Professor Is Editor, Author of New Book on Rural Health.

Professor Is Editor, Author of New Book on Rural Health
Timothy Callaghan penned chapters on healthcare access and cancer disparities in Rural Healthy People 2030, published every 10 years to examine the most important health topics for rural Americans.
Comprised of one in five US residents, rural America is no monolith—each community faces unique health challenges and priorities that vary greatly from urban health issues and reflect distinct differences in cultural, social, economic, and geographic characteristics.
Timothy Callaghan, associate professor of health law, policy & management, is tackling these issues as an editor and contributing author of Rural Healthy People 2030, an edited book volume that is published once per decade to examine the most pressing health concerns of residents in rural communities.
The publication is a companion to the Healthy People initiative, a set of national objectives that aim to improve health and well-being. Spearheaded by the Southwest Rural Health Research Center at Texas A&M University, Rural Healthy People 2030 identifies and examines the top 20 rural health priorities for the current decade, based on survey responses from rural health leaders on a myriad of topics. The authors present a wealth of evidence-based research, resources, and policy solutions that can inform local, state, and federal efforts to reduce rural health disparities and meet the overall needs of these communities.
“Our hope is that Rural Healthy People 2030 helps people to better understand the biggest challenges rural Americans face in improving their health,” says Callaghan, who previously outlined several of these challenges in the journal Preventive Medicine Reports and in a policy brief for the Federal Office of Rural Health Policy. “We believe that our findings will be useful to policy leaders in identifying health policy areas in particular need of policymaking and funding support. We think they will also be useful to health experts in tracking how rural health priorities have evolved over time, and help them to identify areas in need of further research.”
The survey responses provide valuable insight into how rural residents’ health priorities have changed over the last few decades. For the first time since the initiative began with the 2010 edition, rural experts ranked mental health and addiction as their top two current rural health priorities, respectively, while healthcare access and quality dropped from the top spot to third for the first time, as well. These changes likely reflect, in part, the mental health challenges exacerbated by the pandemic, as well as the opioid epidemic and other substance misuse issues that continue to afflict many people across the country.
Economic stability was a new addition to the list of top 10 priorities, as 85 percent of “persistently poor” US counties are located in nonmetropolitan areas.
In addition to editing the book, Callaghan wrote two of its chapters which focus on healthcare access and quality, and disparities in cancer. The fact that rural stakeholders no longer consider healthcare access and quality to be their chief priority is “a positive sign of progress over the last decade”—but still an important issue, he says, as this progress remains uneven across rural communities, particularly in the South, Mountain West, and Great Plains.
“Thanks in large part to the passage of the Affordable Care Act, the number of uninsured rural American has dropped significantly over the past decade,” Callaghan says. “Critically, however, disparities remain in healthcare access between rural and urban Americans. We need to focus policy efforts to address continued hospital closures in rural America, and to confront provider shortages in rural communities.”

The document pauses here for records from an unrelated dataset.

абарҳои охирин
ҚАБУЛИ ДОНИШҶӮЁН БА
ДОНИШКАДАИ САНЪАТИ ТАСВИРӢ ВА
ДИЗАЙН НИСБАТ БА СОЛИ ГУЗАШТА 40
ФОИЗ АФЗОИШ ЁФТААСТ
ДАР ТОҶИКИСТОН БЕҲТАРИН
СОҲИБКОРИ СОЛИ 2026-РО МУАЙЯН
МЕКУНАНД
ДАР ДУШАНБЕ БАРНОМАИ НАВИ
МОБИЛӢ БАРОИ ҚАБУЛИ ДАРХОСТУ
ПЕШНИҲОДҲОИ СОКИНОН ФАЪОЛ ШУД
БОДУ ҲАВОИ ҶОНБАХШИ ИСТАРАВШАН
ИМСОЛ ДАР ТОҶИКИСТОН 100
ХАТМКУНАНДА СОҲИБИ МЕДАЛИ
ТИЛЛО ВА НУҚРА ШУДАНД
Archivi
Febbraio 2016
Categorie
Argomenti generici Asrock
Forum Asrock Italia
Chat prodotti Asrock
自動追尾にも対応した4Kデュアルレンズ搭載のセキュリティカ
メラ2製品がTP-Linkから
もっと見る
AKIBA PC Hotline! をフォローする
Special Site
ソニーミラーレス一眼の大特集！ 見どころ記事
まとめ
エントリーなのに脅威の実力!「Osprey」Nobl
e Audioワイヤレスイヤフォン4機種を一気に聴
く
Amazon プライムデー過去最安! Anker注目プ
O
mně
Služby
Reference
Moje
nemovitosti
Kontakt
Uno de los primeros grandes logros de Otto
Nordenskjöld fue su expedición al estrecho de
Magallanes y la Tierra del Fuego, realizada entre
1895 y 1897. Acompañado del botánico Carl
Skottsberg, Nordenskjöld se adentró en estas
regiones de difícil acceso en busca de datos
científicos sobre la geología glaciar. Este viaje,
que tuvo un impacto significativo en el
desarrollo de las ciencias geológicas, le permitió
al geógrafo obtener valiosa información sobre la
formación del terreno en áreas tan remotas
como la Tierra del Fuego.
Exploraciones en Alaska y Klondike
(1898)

In the chapter on cancer, Callaghan and colleagues detail disparities in cancer prevalence and mortality rates. Cancer was ranked 12th on rural experts’ list of priorities, but rural Americans still experience difficulties accessing screening services, treatment, and survivorship support, as many people live between two and five hours away from these services. Compared to urban residents, mortality rates for rural residents are 10 percent higher for lung and bronchial cancers, 5 percent higher for colorectal cancer, and 2 percent higher for female breast cancer. Mortality rates for breast and prostate cancer are also significantly higher for Black residents, and Hispanic residents had the highest incidence of late-stage cervical cancer.
“As cancer costs continue to grow, effective primary prevention should target interventions to reduce pollution and toxins, obesity, smoking and alcohol disparities,” Callaghan writes in the chapter, also emphasizing the need to improve screening strategies and other interventions. “Rather than a small subset of states, all 50 states need rural-specific cancer strategies in their comprehensive cancer control plans.”
Broadly, Callaghan’s research focuses on how politics, policy, and place work together to influence health in America. Since joining SPH in 2022, he has published several papers on healthcare access, as well as health attitudes and behaviors. He is also the 2023 recipient of the David Kline Jones Distinguished Scholar Award, established in 2022 in honor of the late David Jones, an associate professor of health law, policy & management at SPH whose research focused on the intersections of policy, race, and social determinants of health among vulnerable populations in both rural and urban America. The award recognizes a junior or mid-career scholar for their distinguished contributions to the field of health policy and politics.